If you don’t use chicken, you can also skip the banging. Just make sure the protein is in bite-size pieces.
This is great as a salad, warm, at room temperature or cold. It can also be served over rice, noodles or shredded lettuce for a more filling meal.
FOR THE CHICKEN
Two bone-in, skin-on chicken breasts (eight to 10 ounces each)

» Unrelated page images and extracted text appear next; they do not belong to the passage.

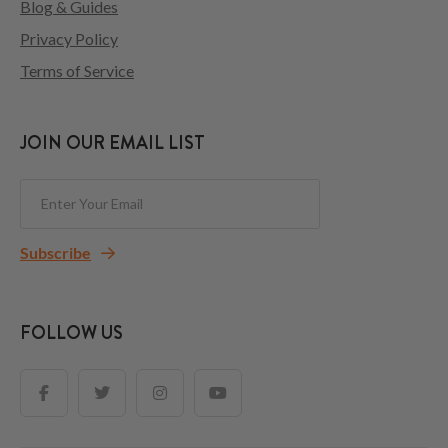
Blog & Guides
Privacy Policy
Terms of Service
JOIN OUR EMAIL LIST
Subscribe
FOLLOW US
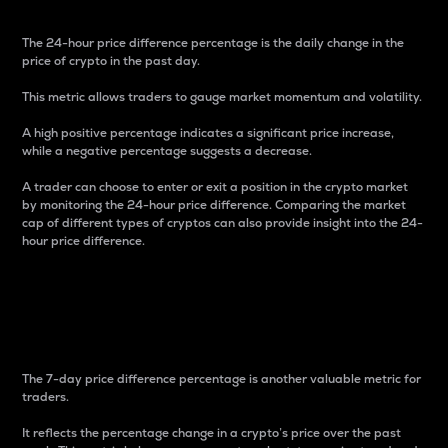
The 24-hour price difference percentage is the daily change in the
price of crypto in the past day.
This metric allows traders to gauge market momentum and volatility.
A high positive percentage indicates a significant price increase,
while a negative percentage suggests a decrease.
A trader can choose to enter or exit a position in the crypto market
by monitoring the 24-hour price difference. Comparing the market
cap of different types of cryptos can also provide insight into the 24-
hour price difference.
7-Day Price Difference
Percentage
The 7-day price difference percentage is another valuable metric for
traders.
It reflects the percentage change in a crypto’s price over the past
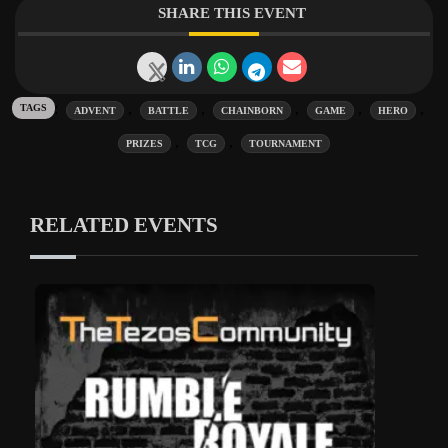
SHARE THIS EVENT
Tags:
,
,
,
,
,
ADVENT
BATTLE
CHAINBORN
GAME
HERO
,
,
PRIZES
TCG
TOURNAMENT
RELATED EVENTS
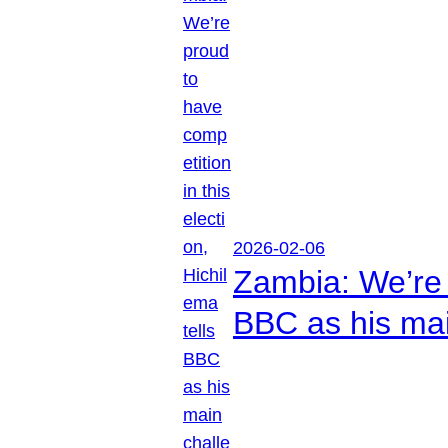
2026-02-06
Zambia: We’re p
BBC as his mai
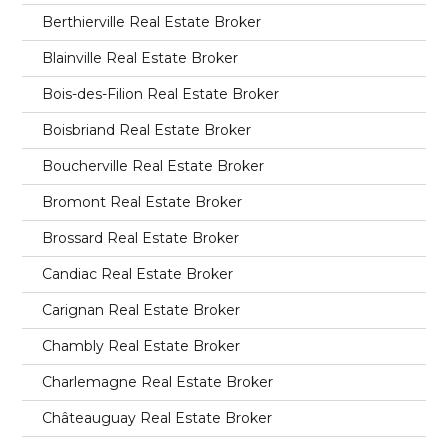
Berthierville Real Estate Broker
Blainville Real Estate Broker
Bois-des-Filion Real Estate Broker
Boisbriand Real Estate Broker
Boucherville Real Estate Broker
Bromont Real Estate Broker
Brossard Real Estate Broker
Candiac Real Estate Broker
Carignan Real Estate Broker
Chambly Real Estate Broker
Charlemagne Real Estate Broker
Châteauguay Real Estate Broker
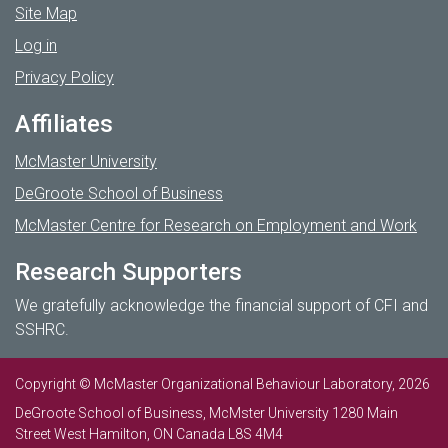
Site Map
Log in
Privacy Policy
Affiliates
McMaster University
DeGroote School of Business
McMaster Centre for Research on Employment and Work
Research Supporters
We gratefully acknowledge the financial support of CFI and
SSHRC.
Copyright © McMaster Organizational Behaviour Laboratory, 2026
DeGroote School of Business, McMster University 1280 Main
Street West Hamilton, ON Canada L8S 4M4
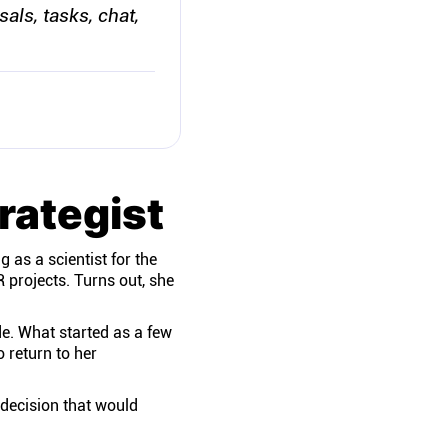
sals, tasks, chat,
rategist
 as a scientist for the
 projects. Turns out, she
de. What started as a few
 return to her
decision that would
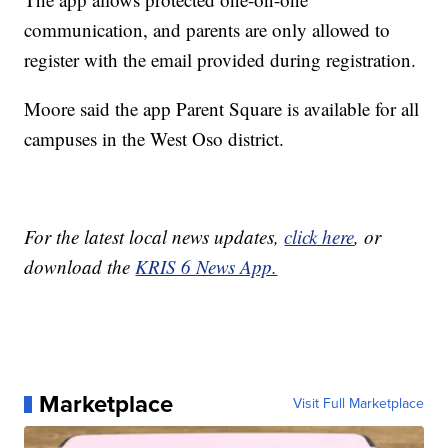
communication, and parents are only allowed to
register with the email provided during registration.
Moore said the app Parent Square is available for all
campuses in the West Oso district.
For the latest local news updates,
click here
, or
download the
KRIS 6 News App.
Marketplace
Visit Full Marketplace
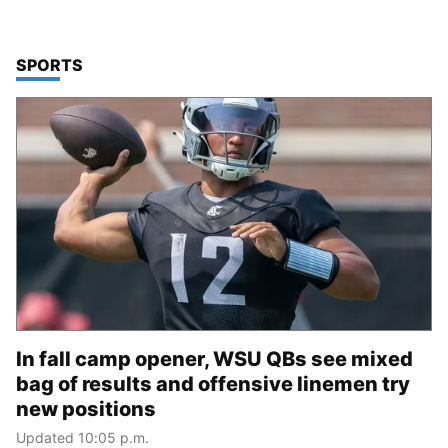
TOP STORIES IN
SPORTS
In fall camp opener, WSU QBs see mixed
bag of results and offensive linemen try
new positions
Updated 10:05 p.m.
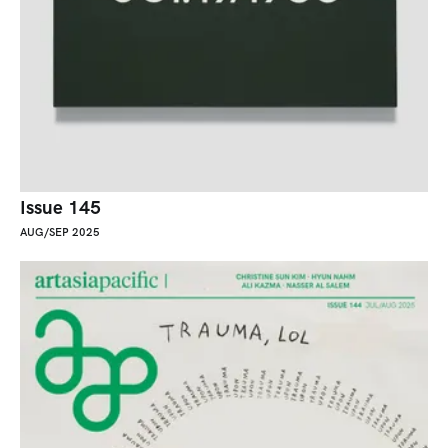
Issue 145
AUG/SEP 2025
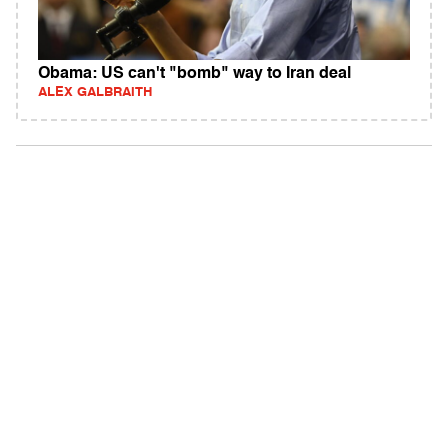
Obama: US can't "bomb" way to Iran deal
ALEX GALBRAITH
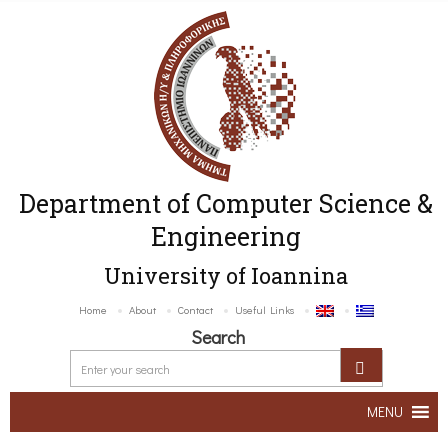
Department of Computer Science &
Engineering
University of Ioannina
Home
About
Contact
Useful Links
Search
MENU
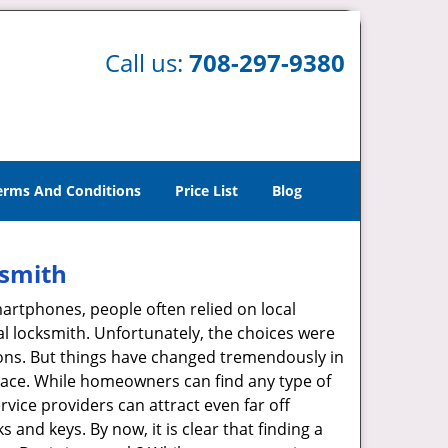
Call us:
708-297-9380
erms And Conditions
Price List
Blog
ksmith
martphones, people often relied on local
l locksmith. Unfortunately, the choices were
ions. But things have changed tremendously in
pace. While homeowners can find any type of
rvice providers can attract even far off
 and keys. By now, it is clear that finding a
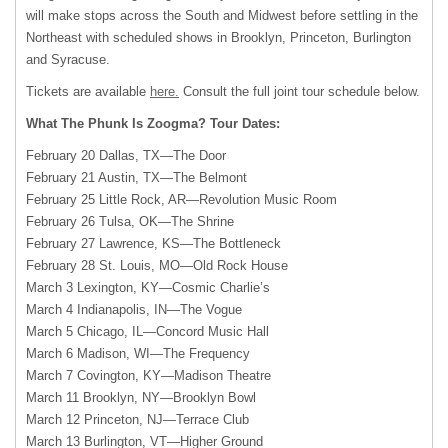
will make stops across the South and Midwest before settling in the
Northeast with scheduled shows in Brooklyn, Princeton, Burlington
and Syracuse.
Tickets are available
here.
Consult the full joint tour schedule below.
What The Phunk Is Zoogma? Tour Dates:
February 20 Dallas, TX—The Door
February 21 Austin, TX—The Belmont
February 25 Little Rock, AR—Revolution Music Room
February 26 Tulsa, OK—The Shrine
February 27 Lawrence, KS—The Bottleneck
February 28 St. Louis, MO—Old Rock House
March 3 Lexington, KY—Cosmic Charlie’s
March 4 Indianapolis, IN—The Vogue
March 5 Chicago, IL—Concord Music Hall
March 6 Madison, WI—The Frequency
March 7 Covington, KY—Madison Theatre
March 11 Brooklyn, NY—Brooklyn Bowl
March 12 Princeton, NJ—Terrace Club
March 13 Burlington, VT—Higher Ground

One tablespoon toasted sesame oil
One teaspoon kosher salt
Half teaspoon finely ground black pepper
FOR THE SAUCE
A quarter cup soy sauce
A quarter cup Chinese black vinegar or balsamic vinegar
Two tablespoons granulated sugar
Two tablespoons chili crisp or chile oil
One tablespoon Chinese white sesame paste (optional)
One teaspoon toasted sesame oil
One one-inch) piece fresh ginger, peeled and julienned
Two Persian cucumbers
Half cup toasted peanuts, optional
One cup cilantro leaves and stems
Steamed rice; cooked Asian wheat noodles, soba noodles or bean thread noodles; or shredded lettuce
Position a rack in the middle of the oven and preheat to 450 degrees.
Rub the chicken with the sesame oil, salt and pepper.
Gently slide your finger underneath the skin of each breast to loosen it from the meat; this will encourage the skin to crisp as it cooks.
Place the chicken on a large, rimmed baking sheet, skin side up. Roast for 30 to 35 minutes, or until the skin is browned and crisp and an instant-read thermometer inserted into the thickest part of a breast reads 160 degrees.
While the chicken is roasting, make the sauce and prepare the garnishes. In a small bowl, stir together the soy sauce, vinegar, sugar, chili crisp or oil, sesame paste, if using, sesame oil and ginger.
To prepare the garnishes, julienne the cucumbers, roughly chop the peanuts, if using, thinly slice the scallions on a bias and coarsely chop the cilantro.
Let the cooked chicken cool for about 10 minutes. Using a rolling pin, gently bang or press down on each chicken piece so the meat breaks and shreds apart a bit.
Pull the chicken fully away from the bones, and, if preferred, remove and discard the bones.
The chicken should be in chunks and shredded bite-size pieces.
Serve the chicken over rice, noodles or shredded lettuce with the cucumbers, peanuts, if using, scallions and cilantro sprinkled on top.
Scrape any pan drippings into the sauce. Serve it on the side to drizzle generously over each serving.
(half a chicken breast, about 1/2 cup of vegetables and toppings), based on four | Calories: 281; Total Fat: 16g; Saturated Fat: 3g; Sodium: 1,003mg; Carbohydrates: 10g; Dietary Fibre: 1g; Sugars: 8g; Protein: 23g.